The two asserted patents are of the same family, U.S. Patents Nos. 7,220,022 and 7,934,852, both entitled “Jacketed LED assemblies and light strings containing same.”



Zep Solar Inc. v. Westinghouse Solar Inc.

In the latest missive in this growing legal battle, Zep has asserted U.S. Patent No. 7,592,537 (‘537 Patent) against Westinghouse (formerly Akeena Solar).  The ‘537 Patent is entitled “Method and apparatus for mounting photovoltaic modules” and is directed to an interlocking PV module array.

Although the complaint is not publicly available, we have this Filing Report (Zep-Westinghouse_Report) and Westinghouse’s Answer (Westinghouse_Answer) in the case, filed December 20, 2011 in the Northern District of California, San Francisco Division.

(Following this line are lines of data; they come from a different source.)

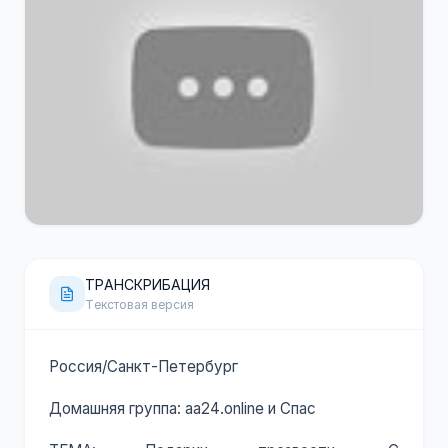
120 минут
YouTube
ТРАНСКРИБАЦИЯ
Текстовая версия
Россия/Санкт-Петербург
Домашняя группа: aa24.online и Спас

The accused device is Westinghouse’s Andalay Groove Interlock product, and other named defendants are Andalay Solar, Lightway Green New Energy, Brightway Global, Morrison Supply Company, Sky Solar Solutions, and Alternative Power & Electric. 

This lawsuit follows other actions between these two competing solar installers (see more details in a previous post here), which now have cross claims of patent infringement in multiple forums.



Gevo, Inc. v. Butamax Advanced Biofuels LLC

Another growing patent dispute is the one between Butamax, a BP-DuPont joint venture, and Colorado advanced biofuels startup Gevo (read prior posts about the dispute here and here), which now includes cross claims of patent infringement in multiple forums.

In the latest complaint (Gevo-Butamax_Complaint), filed in the District of Delaware on January 24, 2012, Gevo accuses Butamax of infringing U.S. Patent No. 8,101,808 (‘808 Patent) by performing certain isobutanol production processes.

The ‘808 Patent, granted on January 24, 2012, is entitled “Recovery of higher alcohols from dilute aqueous solutions” and directed to methods of recovering C3-C6 alcohols from a fermentation broth.

Interestingly, I believe the Gevo-Butamax litigation is the first instance of biofuels patent litigation involving one of the oil majors.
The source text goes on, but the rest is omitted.